About SI Joint Pain
Pain in the lower back, buttock and hip commonly arises from the sacroiliac joint (SI joint). This pain is called sacroiliitis. The SI joint is the joint between your spine and pelvis. The sacroiliac joint is the located between the spine (sacrum) and the hips (ilium). It is a large joint held together by strong muscles and ligaments.
SI joint pain maybe felt under your jean pocket. SI joint may cause back, buttock and leg pain. The pain is worse sitting especially on the butt cheek and with activity.This pain may be brought on or worsened by lifting, walking, running or even sleeping on the involved side. The SI joint can become injured or develop “wear and tear” arthritis called degeneration; this may be more common after lumbar fusion surgery.
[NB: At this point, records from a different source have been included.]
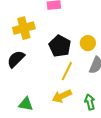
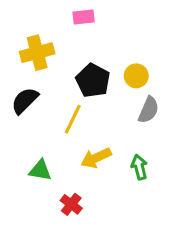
yellow line: (67, 71) -> (73, 119), moved

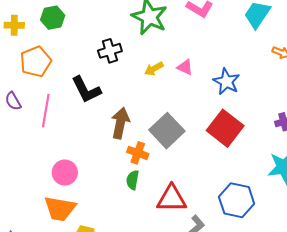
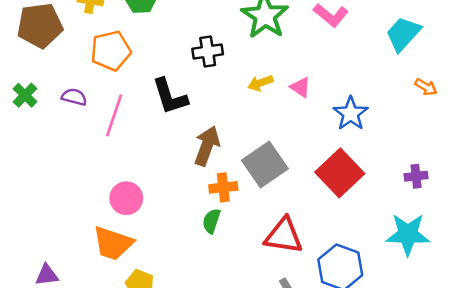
purple semicircle: (13, 101) -> (74, 97), turned 126
orange cross: (138, 153) -> (223, 187), turned -35
red triangle: (172, 199) -> (284, 236), moved

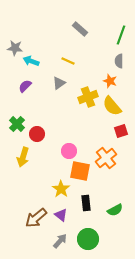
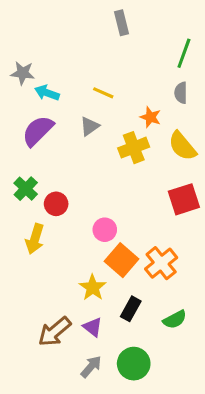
gray rectangle: (80, 29) -> (122, 23), moved, turned 35
orange star: (110, 81) -> (150, 117), moved
purple semicircle: (25, 86) -> (38, 131), size x1.6
yellow semicircle: (112, 106) -> (182, 146), moved
red square: (121, 131) -> (184, 199), size x1.5
orange cross: (106, 158) -> (161, 263), moved
orange square: (80, 171) -> (122, 260), turned 30
black rectangle: (86, 203) -> (131, 309), turned 35

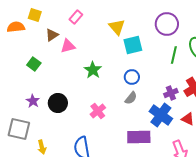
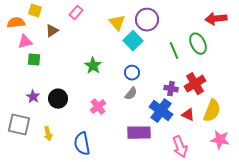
purple circle: (167, 24) -> (147, 20), moved
cyan square: (133, 45) -> (133, 41), turned -30
pink triangle: (68, 46) -> (25, 42), moved
green line: (174, 55) -> (174, 51), turned -36
green square: (34, 64) -> (34, 60), turned -32
purple cross: (171, 93) -> (171, 89), turned 32
yellow arrow: (42, 147) -> (48, 134), moved

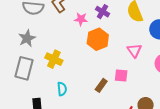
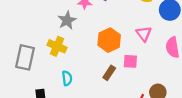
gray star: (27, 38) -> (67, 20), moved
orange hexagon: (98, 39) -> (109, 40), moved

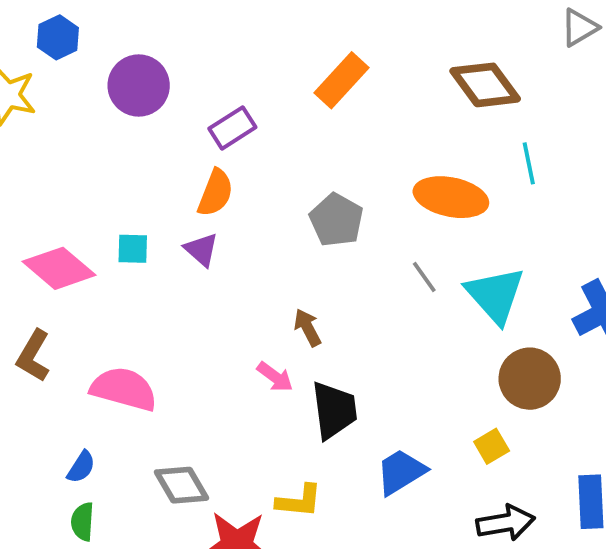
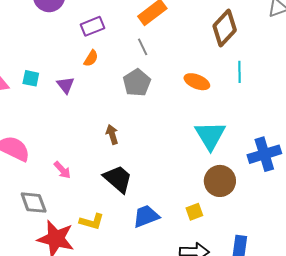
brown diamond: (485, 85) -> (225, 28), turned 69
orange semicircle: (215, 193) -> (91, 58), moved, size x0.7
orange ellipse: (451, 197) -> (197, 82), size x0.7
gray line: (424, 277) -> (143, 47), moved
pink arrow: (275, 377) -> (62, 170), moved
black trapezoid: (334, 410) -> (118, 179), turned -52

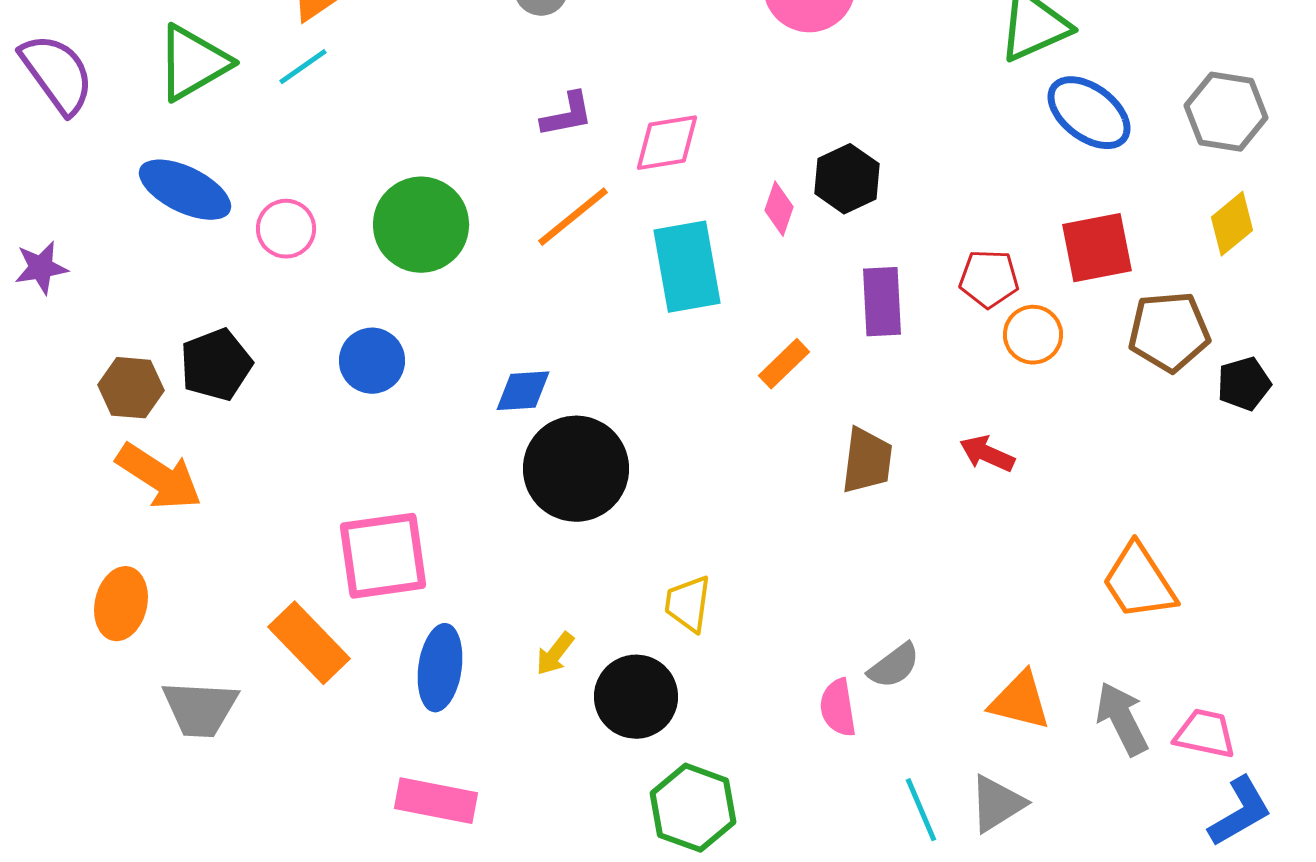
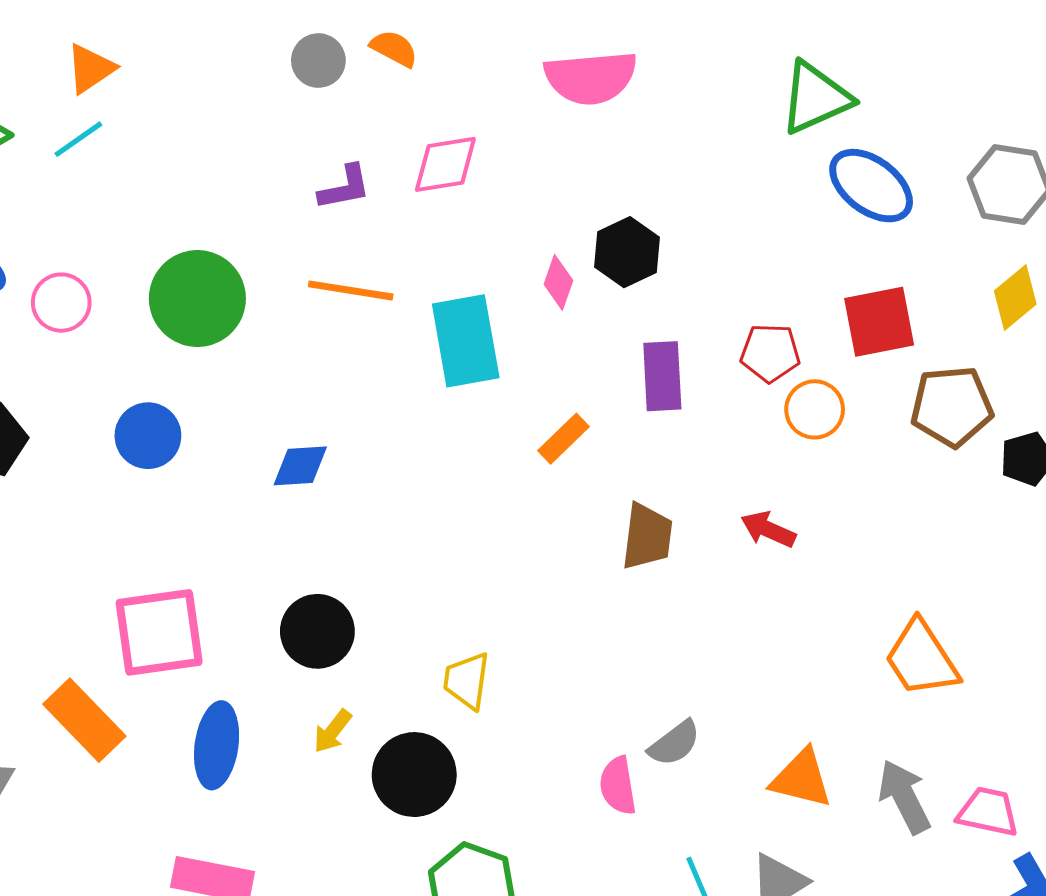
pink diamond: (667, 143) -> (445, 164), moved
orange line: (573, 217) -> (351, 290), turned 48
black circle: (576, 469) -> (317, 631), moved, size x0.7

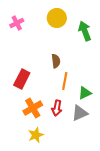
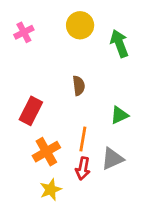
orange line: (65, 81) -> (83, 139), moved
green triangle: (85, 93) -> (119, 115), moved
red arrow: (57, 108) -> (83, 168), moved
Causes of SI joint pain include arthritis (degenerative sacroiliitis), separation or weakness of the joint (SI joint disruption or laxity), abnormal joint from birth (sacral dysgenesis), inflammation and swelling (ankylosing spondylitis, Reiter’s syndrome or inflammatory bowel disease (IBD)), break or fracture, infection, bone disease and tumor.
Diagnosing SI Joint Pain
SI joint pain can be difficult to diagnose and often is associated with spinal disease. SI joint pain can be diagnosed by careful history, physical examination and diagnostic injections. A needle is placed into the joint under x-ray or CT scan and steroid and pain medicine is injected. Pain relief confirms the diagnosis of SI joint pain.
SI joint pain may mimic degenerative disk disease (DDD) or arthritis in the facet joints (facet arthropathy). People with back, buttock and hip pain require a history and physical exam to determine if SI joint may be the cause of the pain. X-rays, CT scan and MRI may be helpful in diagnosing SI joint disorders. After a tentative diagnosis has been madeconfirmation is done with a diagnostic SI joint injection.
Diagnostic injection is done in a procedure room with an x-ray machine. Under x-ray guidance a needle is placed into the SI joint and pain medication (lidocaine) and steroid are injected. If your symptoms are decreased by at least 75%, then the SI joint may be either the source, or major contributor to your pain.
SI Joint Pain Treatment
People may benefit from physical therapy, anti-inflammatory medicine and steroid injections. Patients who fail conservative treatment may consider fusion surgery. Fusion surgery “fuses” the sacrum to the ilium to prevent pain. This is done by surgically placed implants. Many people will have coexisting spinal disease requiring spinal surgery.
Initial treatment is physical therapy, chiropractic manipulation and anti-inflammatories. Pelvic belt may provide some pain relief. If conservative treatments fail then surgery may be considered.
Traditional surgery required large incision, significant tissue damage and long recovery time. Today there is a minimally invasive option. The procedure involves the percutaneous placement of 3 small titanium implants across the SI joint through a small incision. These implants stabilize and fuse the joint. The procedure takes about one hour. The patient may be discharged home the same day or after a short hospital stay.